Work task – Transcribe all records below exactly, without images.

Data supplied –
◆ ◆ ◆ ◆

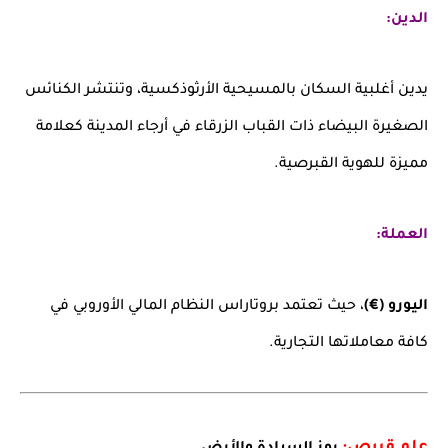
الدين:
يدين أغلبية السكان بالمسيحية الأرثوذكسية، وتنتشر الكنائس
الصغيرة البيضاء ذات القباب الزرقاء في أرجاء المدينة كعلامة
مميزة للهوية القبرصية.
العملة:
اليورو (€)
، حيث تعتمد بروتاراس النظام المالي الأوروبي في
كافة معاملاتها التجارية.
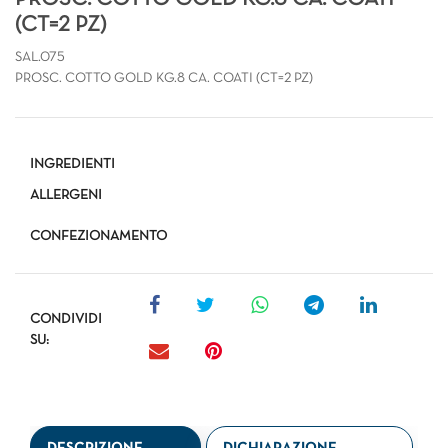
(CT=2 PZ)
SAL.075
PROSC. COTTO GOLD KG.8 CA. COATI (CT=2 PZ)
INGREDIENTI
ALLERGENI
CONFEZIONAMENTO
CONDIVIDI
SU:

◆ ◆ ◆ ◆

Finished exercise –
الدين:
يدين أغلبية السكان بالمسيحية الأرثوذكسية، وتنتشر الكنائس
الصغيرة البيضاء ذات القباب الزرقاء في أرجاء المدينة كعلامة
مميزة للهوية القبرصية.
العملة:
اليورو (€)
، حيث تعتمد بروتاراس النظام المالي الأوروبي في
كافة معاملاتها التجارية.
(CT=2 PZ)
SAL.075
PROSC. COTTO GOLD KG.8 CA. COATI (CT=2 PZ)
INGREDIENTI
ALLERGENI
CONFEZIONAMENTO
CONDIVIDI
SU:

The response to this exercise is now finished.